While the benefits of using AMP are obvious: speed and an additional SERP feature — the drawbacks are also numerous.

  • Unclear who’ll own user data — a very popular concern about AMP pages has everything to do with privacy. Since Google caches every AMP page, what it means is that the page, functionally, is not really yours — it’s a copy of your page stored on Google’s server with some bare-bones design.
    In this situation, it’s not entirely clear who’ll be the owner of the information sourced through the AMP pages, and it might be a better idea to tread with caution.
  • Fewer customization options — all AMP pages look exactly the same, according to the same UX-centric standard imposed by the format. It’s only going to contain text with images breaking it up from time to time. For a lot of webmasters, having all or most of their webpages convert to the rather drab-looking AMP format is not super desirable. Not to mention that for a lot of websites a certain design flair form a part of content’s appeal.
  • Your inbound links might not count — since an AMP page is not hosted on your own server, but instead on Google’s own URL, the backlinks your piece of content might’ve received will not actually go to you.
    This doesn’t matter too much for news websites creating AMP pages. But there are some webmasters who integrate AMP to up the page speed and boost rankings. The problem will then be that the backlinks they get to that fast page will not count toward their link profile.

Should you use AMP?

This will depend on the goals of each of your webpages.

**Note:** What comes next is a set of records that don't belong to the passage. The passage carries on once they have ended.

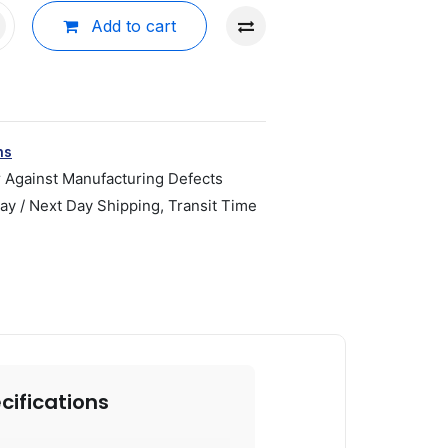
Add to cart
ns
r Against Manufacturing Defects
y / Next Day Shipping, Transit Time
cifications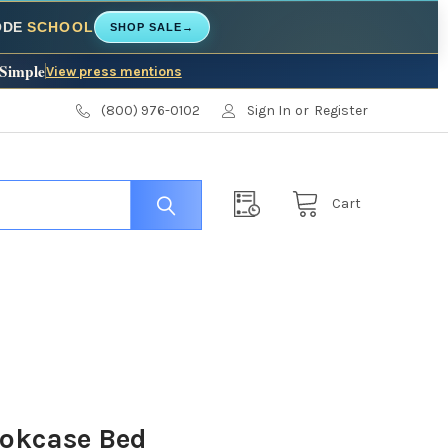
CODE
SCHOOL
SHOP SALE
→
 Simple
View press mentions
(800) 976-0102
Sign In
or
Register
Cart
okcase Bed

It’s clear that AMP technology is not about to disappear in the next couple of years. In part, because page speed will remain key to ranking in the future of search. And in part, because mobile traffic will not go down any time soon.

AMP comes with a series of issues, namely that Google has essentially forced news websites to use its technology; that AMP pressures the Web into a uniform and bland style; that it’s unclear how the user data is being protected by the search engines using AMP — even with all of these issues considered, there’s still a question of usability.

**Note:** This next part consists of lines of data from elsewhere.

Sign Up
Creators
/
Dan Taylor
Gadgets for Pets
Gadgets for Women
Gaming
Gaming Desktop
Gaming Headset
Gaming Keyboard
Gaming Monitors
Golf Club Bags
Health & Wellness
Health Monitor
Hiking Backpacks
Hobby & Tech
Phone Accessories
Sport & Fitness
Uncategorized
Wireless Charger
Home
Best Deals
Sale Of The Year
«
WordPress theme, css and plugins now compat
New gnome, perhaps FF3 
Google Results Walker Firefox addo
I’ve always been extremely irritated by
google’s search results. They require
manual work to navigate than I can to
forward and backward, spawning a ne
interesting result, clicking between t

Users do actually love when the page is loaded within half a second, and AMP is a great way to achieve that. However, it’s not the only way, and we need to remember that as we try to create the best websites possible.

Overall, today, if you’re running a news website, AMP seems like the only logical choice to make. And if not, AMP seems worth the effort only if: a) most of your audience is mobile, b) all you want out of your page is text with some static images.